Building a censorship resistant publishing system

Posted by Nick Johnson | Filed under tech, censorship-resistant, dht, coding

I've had an idea related to censorship resistant publishing kicking around in my head for some time now, and it seems like it's about time I got it written down somewhere, for consideration and criticism. Part of my motivation is that I'm intending to snatch some spare time while I'm on the plane to the US this weekend (to attend I/O) to have a go at implementing a basic version of it.

In a nutshell, I have a design for what I believe would be a fairly robust censorship resistant publishing system, based on a DHT, and integrating fully with the web.
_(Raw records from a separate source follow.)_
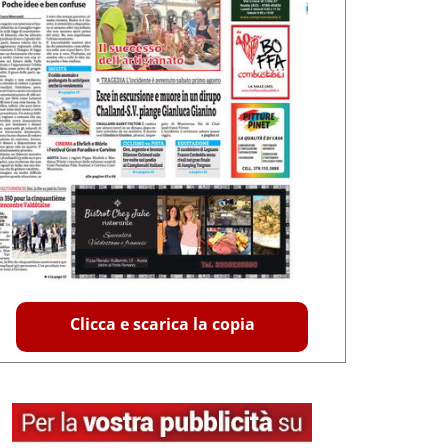
Clicca e scarica la copia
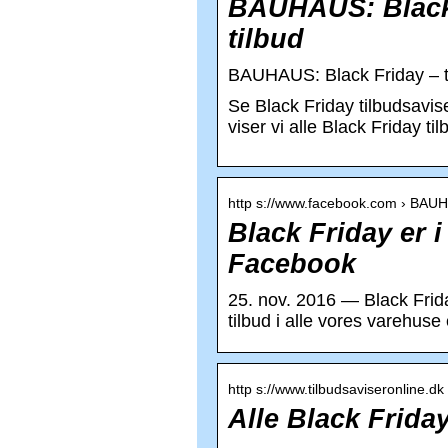
BAUHAUS: Black F
tilbud
BAUHAUS: Black Friday – til
Se Black Friday tilbudsavis
viser vi alle Black Friday ti
http s://www.facebook.com › BAU
Black Friday er 
Facebook
25. nov. 2016 — Black Frid
tilbud i alle vores varehu
http s://www.tilbudsaviseronline.dk 
Alle Black Frida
Content published using this system would be available in exactly the same fashion as a regular website, which strikes me as a major advantage over many other proposals for similar systems.

The system consists of several layers, which I'll tackle in order:

Document storage and retrieval
Name resolution for documents within a 'site'
External access
Name resolution for sites

Document storage and retrieval

The lowest level of the system is also the simplest: That of storing and retrieving documents. This layer of the system acts more or less exactly like a regular DHT: Documents are hashed, and stored in the DHT keyed by that hash. Given the hash of a document, the user can retrieve the document from the DHT using the standard mechanisms.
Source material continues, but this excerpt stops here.